▶ [Required work]: For this task, output exactly the lines of the material below starting at the line with "同じ「温かい」でも、温め方の発" and ending at the line with "NO.888#, ROUTE DE YIGAO, YIXING, JIANGSU"; pictures are to be excluded.
[[ Records supplied, beginning ]]
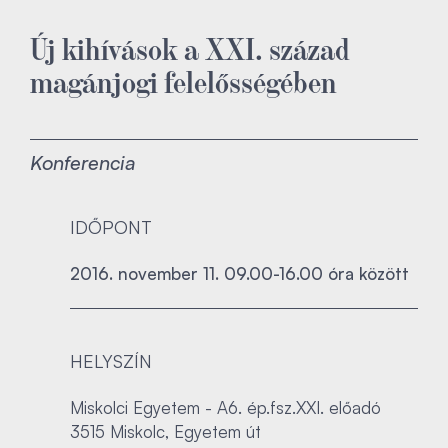
Új kihívások a XXI. század
magánjogi felelősségében
Konferencia
IDŐPONT
2016. november 11. 09.00-16.00 óra között
HELYSZÍN
Miskolci Egyetem - A6. ép.fsz.XXI. előadó
3515 Miskolc, Egyetem út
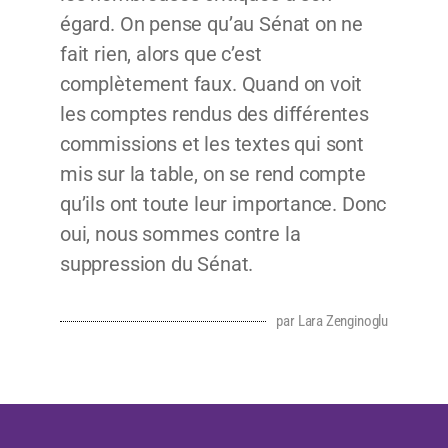
égard. On pense qu’au Sénat on ne
fait rien, alors que c’est
complètement faux. Quand on voit
les comptes rendus des différentes
commissions et les textes qui sont
mis sur la table, on se rend compte
qu’ils ont toute leur importance. Donc
oui, nous sommes contre la
suppression du Sénat.
par Lara Zenginoglu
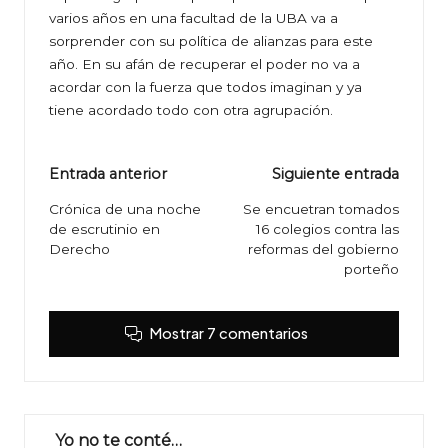
varios años en una facultad de la UBA va a
sorprender con su política de alianzas para este
año. En su afán de recuperar el poder no va a
acordar con la fuerza que todos imaginan y ya
tiene acordado todo con otra agrupación.
Navegación
Entrada anterior
Siguiente entrada
de
Crónica de una noche
Se encuetran tomados
de escrutinio en
16 colegios contra las
entradas
Derecho
reformas del gobierno
porteño
Mostrar 7 comentarios
Yo no te conté…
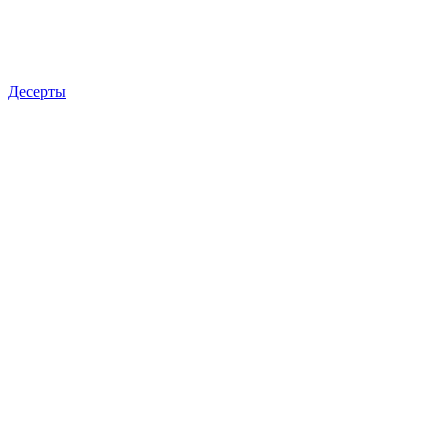
Десерты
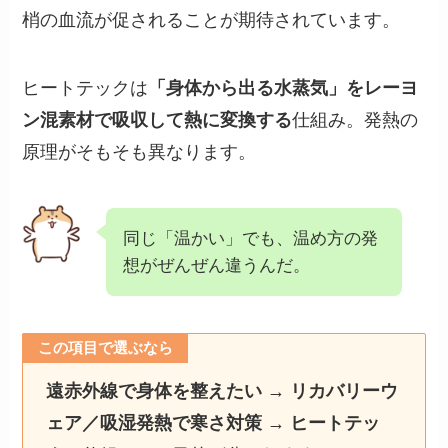
梢の血流が促されることが期待されています。
ヒートテックは
「身体から出る水蒸気」をレーヨ
ン混素材で吸収して熱に変換する
仕組み。発熱の
原理がそもそも異なります。
同じ「温かい」でも、温め方の発
想がぜんぜん違うんだ。
この項目で選ぶなら
遠赤外線で身体を整えたい → リカバリーウ
ェア／吸湿発熱で寒さ対策 → ヒートテッ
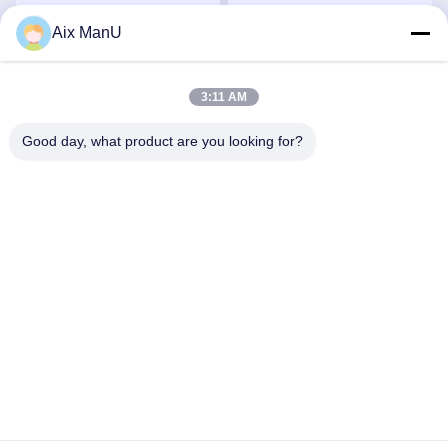
10000L H TUV
liquide SS316
Aix ManU
Parlez Maintenant.
Parlez Maintenant.
3:11 AM
Good day, what product are you looking for?
YIXING HUADING MACHINERY CO.,LTD.
info@yxhuading.com
86-510-87836501
NO.888#, ROUTE DE YIGAO, YIXING, JIANGSU
P.R.CHINA
Chine Bonne qualité séparateur de pile de disques Le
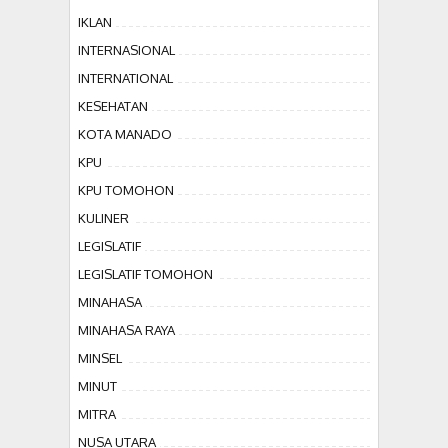
IKLAN
INTERNASIONAL
INTERNATIONAL
KESEHATAN
KOTA MANADO
KPU
KPU TOMOHON
KULINER
LEGISLATIF
LEGISLATIF TOMOHON
MINAHASA
MINAHASA RAYA
MINSEL
MINUT
MITRA
NUSA UTARA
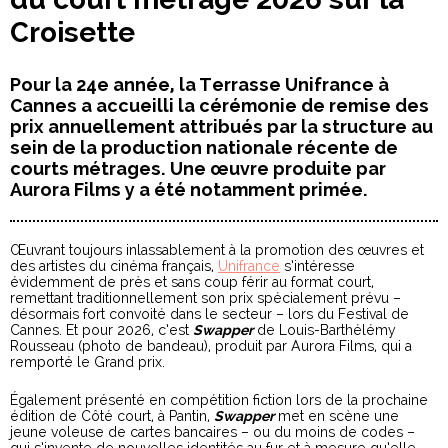
Croisette
Pour la 24e année, la Terrasse Unifrance à
Cannes a accueilli la cérémonie de remise des
prix annuellement attribués par la structure au
sein de la production nationale récente de
courts métrages. Une œuvre produite par
Aurora Films y a été notamment primée.
Œuvrant toujours inlassablement à la promotion des œuvres et
des artistes du cinéma français,
Unifrance
s’intéresse
évidemment de près et sans coup férir au format court,
remettant traditionnellement son prix spécialement prévu –
désormais fort convoité dans le secteur – lors du Festival de
Cannes. Et pour 2026, c’est
Swapper
de Louis-Barthélémy
Rousseau (photo de bandeau), produit par Aurora Films, qui a
remporté le Grand prix.
Également présenté en compétition fiction lors de la prochaine
édition de Côté court, à Pantin,
Swapper
met en scène une
jeune voleuse de cartes bancaires – ou du moins de codes –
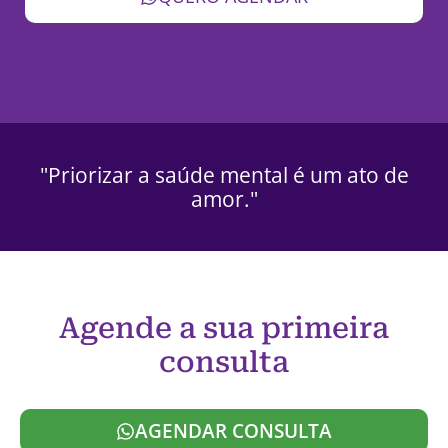
"Priorizar a saúde mental é um ato de
amor."
Agende a sua primeira
consulta
AGENDAR CONSULTA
[[ Records supplied, end ]]
▶ [Response to the exercise]:
同じ「温かい」でも、温め方の発
想がぜんぜん違うんだ。
この項目で選ぶなら
遠赤外線で身体を整えたい → リカバリーウ
ェア／吸湿発熱で寒さ対策 → ヒートテッ
10000L H TUV
liquide SS316
Aix ManU
Parlez Maintenant.
Parlez Maintenant.
3:11 AM
Good day, what product are you looking for?
YIXING HUADING MACHINERY CO.,LTD.
info@yxhuading.com
86-510-87836501
NO.888#, ROUTE DE YIGAO, YIXING, JIANGSU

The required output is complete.